# Trolling motor breakers



## BlueBoat98 (Nov 5, 2004)

This might be a dumb, obvious question but I'm doing a sanity check here. While putting a new 24v Terrova on my Sylvan I realized that BOTH batteries have circuit breakers on the positive pole. I never thought anything about it because it came that way and the previous owner had everything done in a shop. Anyway, it occurred to me that in a 24 Volt series connection only one of those leads to the motor is actually "hot." The 80# Terrova calls for a 60 Amp breaker. I'm thinking I only need one and just have to figure out which of the leads is the hot one. In the Sylvan the jumper is in the plug so it's not totally obvious but I can figure it out pretty quickly.

I am thinking correctly or do I need two breakers?

Thanks,

MC


----------



## MassillonBuckeye (May 3, 2010)

Only two leads going into the plug then?


----------



## BlueBoat98 (Nov 5, 2004)

There are 4 leads going to the outlet on the dash but I believe what happens is that when the plug is inserted it jumps one hot and one neutral. There are only two leads from the motor into the plug. You can see the jumper in the plug going to the two prongs that are not connecting to the motor. Does that make sense?

MC


----------



## BlueBoat98 (Nov 5, 2004)

I think I solved my own question. The outlet on my boat is a for 12/24 trying to be all things to all people. There is (or was) such a thing as a 12/24 trolling motor. The MAXXUM that was on there is not one and my new one is not either. For a 12/24 installation there does need to be a breaker on both positive poles. For a strictly 24 volt it only needs to be on the "hot" one. Those 60 Amp breakers are $40.00 bucks compared to $8.00 for a 40 or 50 Amp. Glad I only need one!

MC


----------



## Shortdrift (Apr 5, 2004)

Properly wire your two batteries in series and use a single 60 amp breaker.

First; Get the 60 amp manual reset breaker from Amazon .com and save yourself headaches. I checked all over and Amazon supplied the Minn Kota breaker at the lowest cost.

Second; Get rid of that jumper wire set up in that Marinco (sp?) plug and use it as a standard two wire. 

My Starcraft came with that four wire system in 2008 and after burning up three plugs I had my dealer convert it and no problems since.


----------



## BlueBoat98 (Nov 5, 2004)

Thanks, SD.

Ordering the breaker from Amazon. Still not cheap but better and necessary.

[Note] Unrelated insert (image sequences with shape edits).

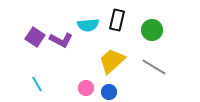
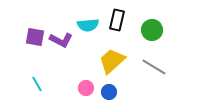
purple square: rotated 24 degrees counterclockwise
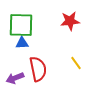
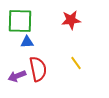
red star: moved 1 px right, 1 px up
green square: moved 1 px left, 4 px up
blue triangle: moved 5 px right, 1 px up
purple arrow: moved 2 px right, 2 px up
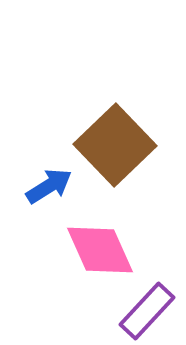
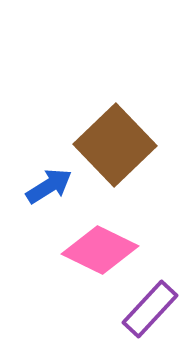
pink diamond: rotated 40 degrees counterclockwise
purple rectangle: moved 3 px right, 2 px up
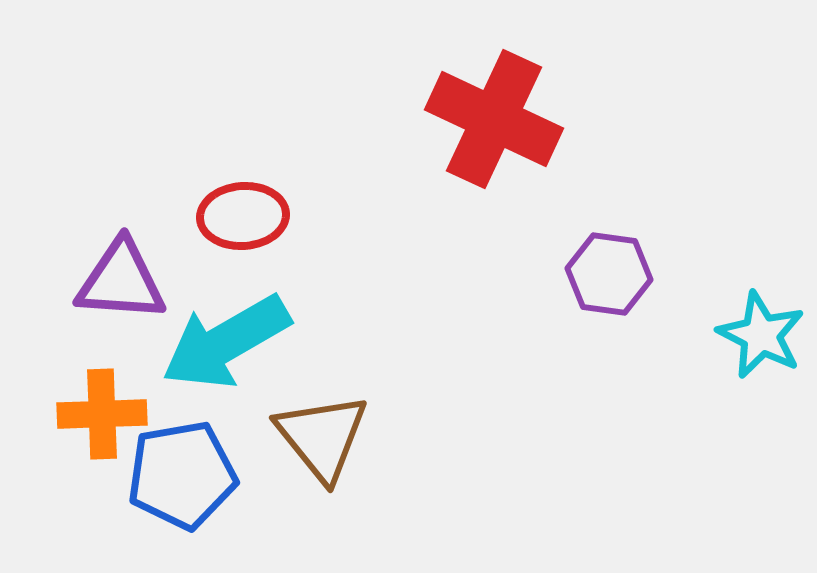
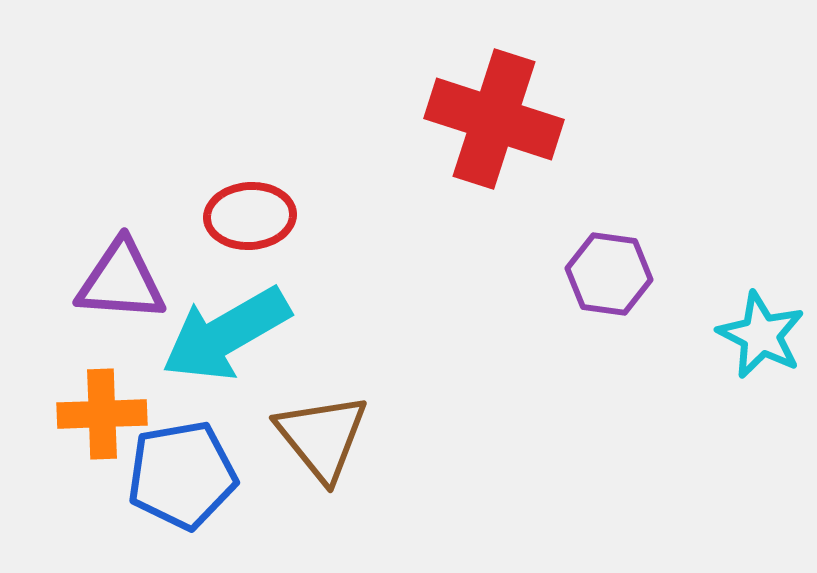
red cross: rotated 7 degrees counterclockwise
red ellipse: moved 7 px right
cyan arrow: moved 8 px up
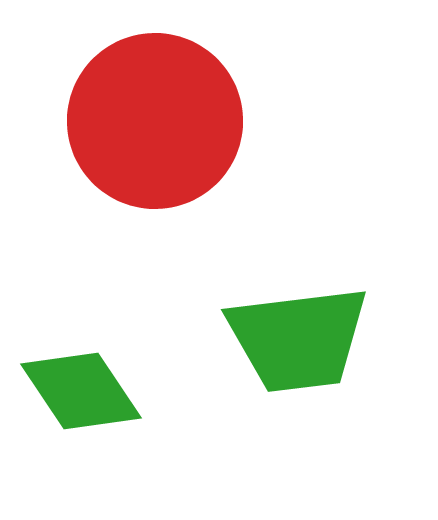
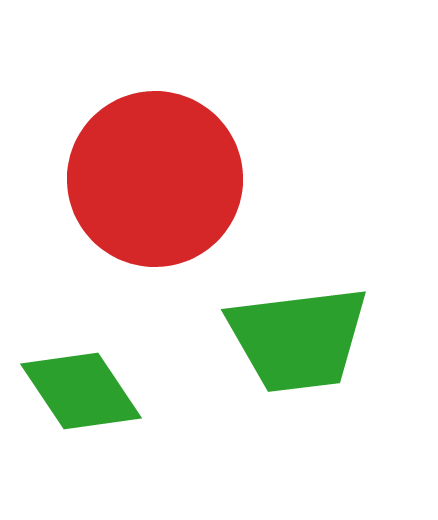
red circle: moved 58 px down
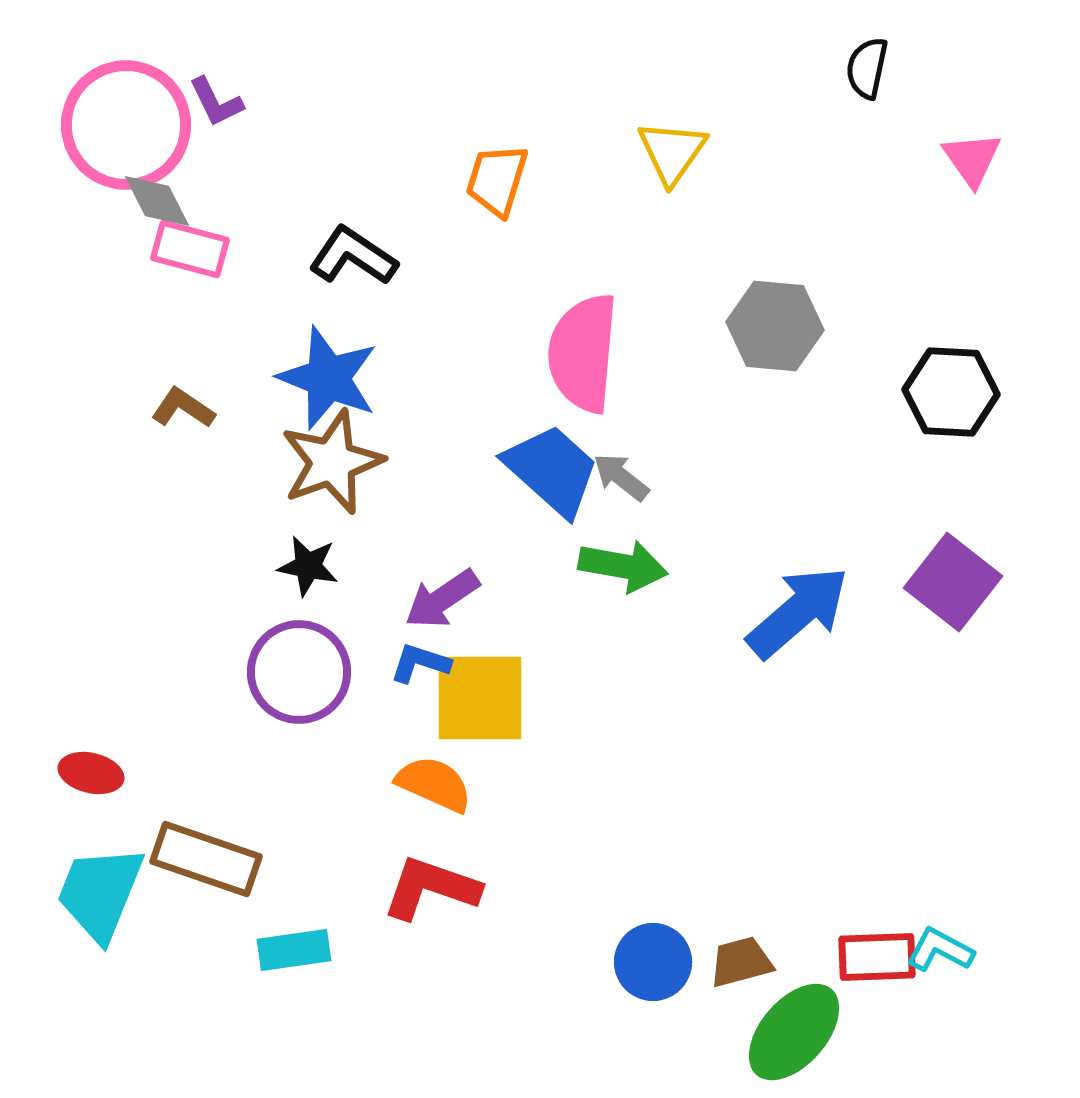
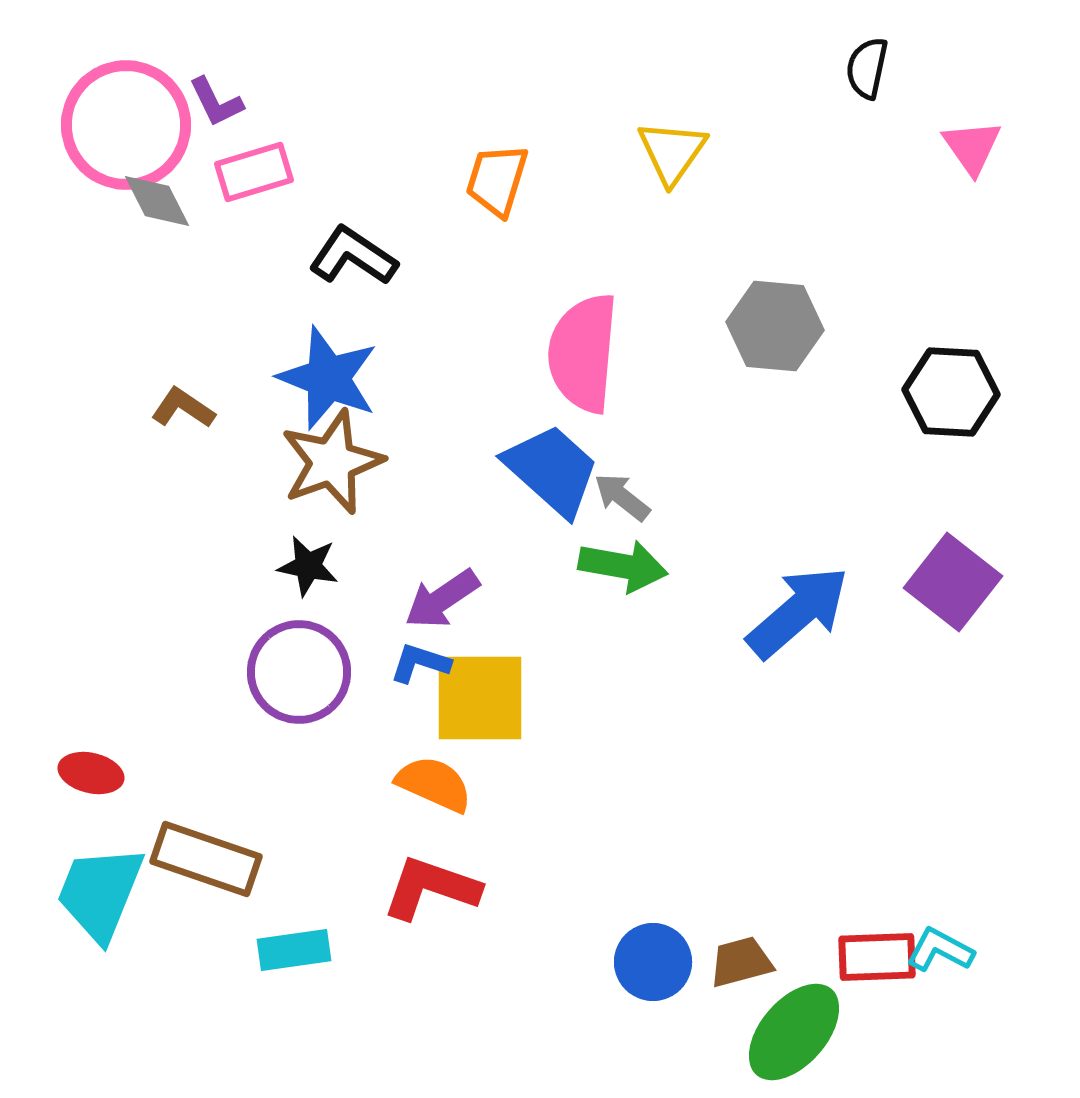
pink triangle: moved 12 px up
pink rectangle: moved 64 px right, 77 px up; rotated 32 degrees counterclockwise
gray arrow: moved 1 px right, 20 px down
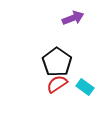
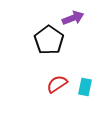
black pentagon: moved 8 px left, 22 px up
cyan rectangle: rotated 66 degrees clockwise
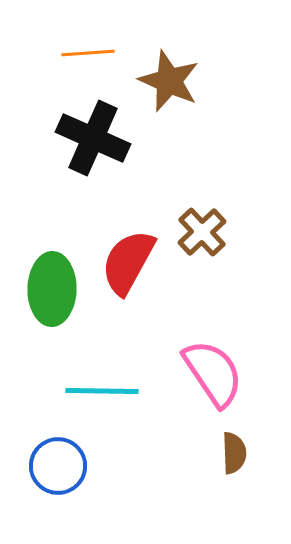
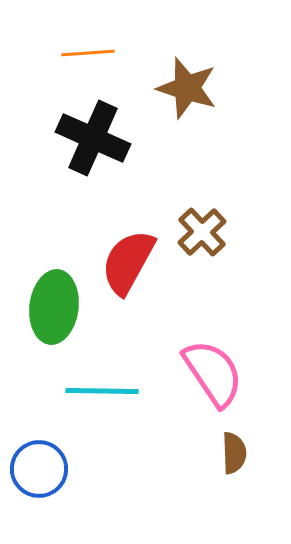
brown star: moved 18 px right, 7 px down; rotated 6 degrees counterclockwise
green ellipse: moved 2 px right, 18 px down; rotated 6 degrees clockwise
blue circle: moved 19 px left, 3 px down
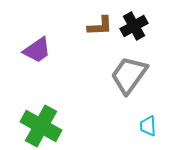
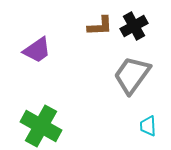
gray trapezoid: moved 3 px right
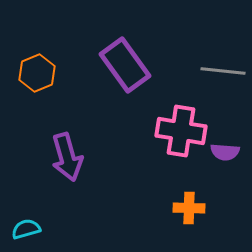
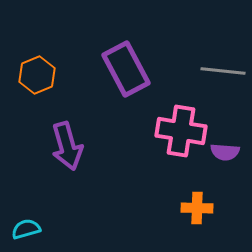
purple rectangle: moved 1 px right, 4 px down; rotated 8 degrees clockwise
orange hexagon: moved 2 px down
purple arrow: moved 11 px up
orange cross: moved 8 px right
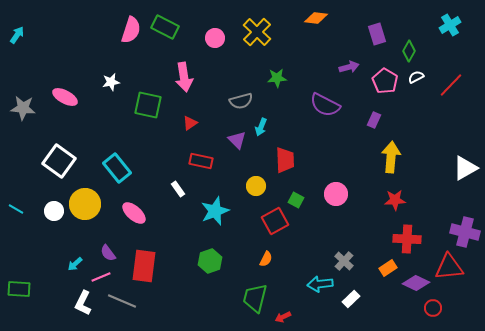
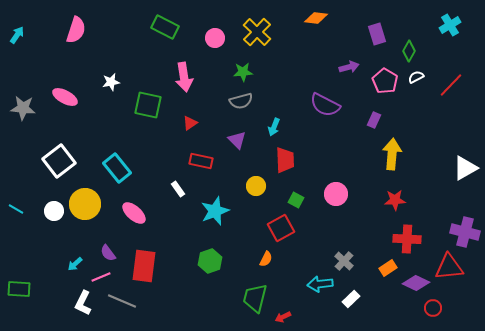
pink semicircle at (131, 30): moved 55 px left
green star at (277, 78): moved 34 px left, 6 px up
cyan arrow at (261, 127): moved 13 px right
yellow arrow at (391, 157): moved 1 px right, 3 px up
white square at (59, 161): rotated 16 degrees clockwise
red square at (275, 221): moved 6 px right, 7 px down
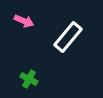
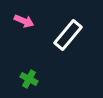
white rectangle: moved 2 px up
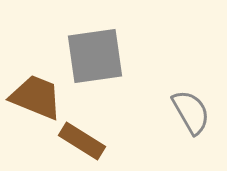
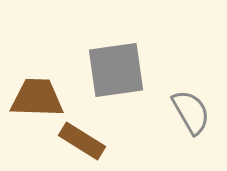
gray square: moved 21 px right, 14 px down
brown trapezoid: moved 1 px right, 1 px down; rotated 20 degrees counterclockwise
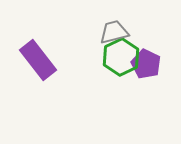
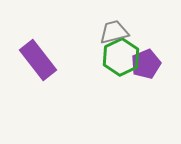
purple pentagon: rotated 24 degrees clockwise
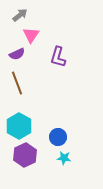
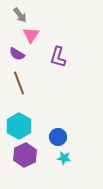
gray arrow: rotated 91 degrees clockwise
purple semicircle: rotated 56 degrees clockwise
brown line: moved 2 px right
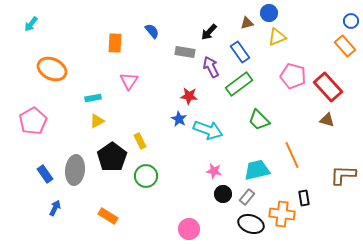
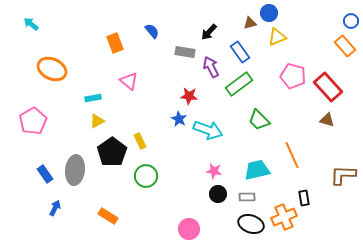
brown triangle at (247, 23): moved 3 px right
cyan arrow at (31, 24): rotated 91 degrees clockwise
orange rectangle at (115, 43): rotated 24 degrees counterclockwise
pink triangle at (129, 81): rotated 24 degrees counterclockwise
black pentagon at (112, 157): moved 5 px up
black circle at (223, 194): moved 5 px left
gray rectangle at (247, 197): rotated 49 degrees clockwise
orange cross at (282, 214): moved 2 px right, 3 px down; rotated 30 degrees counterclockwise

I understand what you're saying about the plug. It is a vulnerable setup. I'll see how it holds up with this new 80 pound motor. If it craps out I know the first place to look and I'll take care of it.

Thanks,

MC


----------



## Bad Bub (Jan 17, 2006)

I've got the same setup as you and plan to change it over the same way as soon I get this carpet done. Can't understand why they do some of the things they do to a boat from the factory....

posted using Outdoor Hub Campfire


----------



## BlueBoat98 (Nov 5, 2004)

There are a couple of advantages to that jumper in the plug, I believe. I like using the battery indicator on the dash. It lets me instantly see if one battery is failing while the other is OK. I don't think that would work unless separate leads went into the wiring harness. Also, since the batteries are electrically isolated until the motor is plugged in, I can put a charger bank on each one. I have a 3 bank "plug in" charger and I've gotten use to just plugging it in and ignoring it until the next trip. I'm not sure how that would work if the two were permanently connected in series. You aren't supposed to have the troller plugged in when charging so I always pull the plug when stowing it for the day anyway.

So, I'll leave it alone unless the plug does blow up. Then I'll know where to look.

MC


----------



## Shortdrift (Apr 5, 2004)

I installed a two bank 10 amp Guest on my 24 volt series system. Guest Tech advised that their chargers monitor and control each battery separately and no need to disconnect anything. No problem using it with the Marinco and batteries wired individually. Wish you luck using the four wire and hope Marinco has ironed out their problems since 2009. Darn glad I had a 9.9 kicker to save the trolling day(s), three of them.


----------



## MikeC (Jun 26, 2005)

I like the 12/24 system. I use it as a 24v in the front for the motor, 12v headlight in the back for the nightbighters or just plug in a backtroller. No problems with the system itself, but you need to make sure the crossover in the male plug is tight.


----------



## Bad Bub (Jan 17, 2006)

Shortdrift said:


> I installed a two bank 10 amp Guest on my 24 volt series system. Guest Tech advised that their chargers monitor and control each battery separately and no need to disconnect anything. No problem using it with the Marinco and batteries wired individually. Wish you luck using the four wire and hope Marinco has ironed out their problems since 2009. Darn glad I had a 9.9 kicker to save the trolling day(s), three of them.


I have a minn kota charger that says the same thing, but my digital trolling motor says to unplug it before charging. Better safe than sorry...

posted using Outdoor Hub Campfire


----------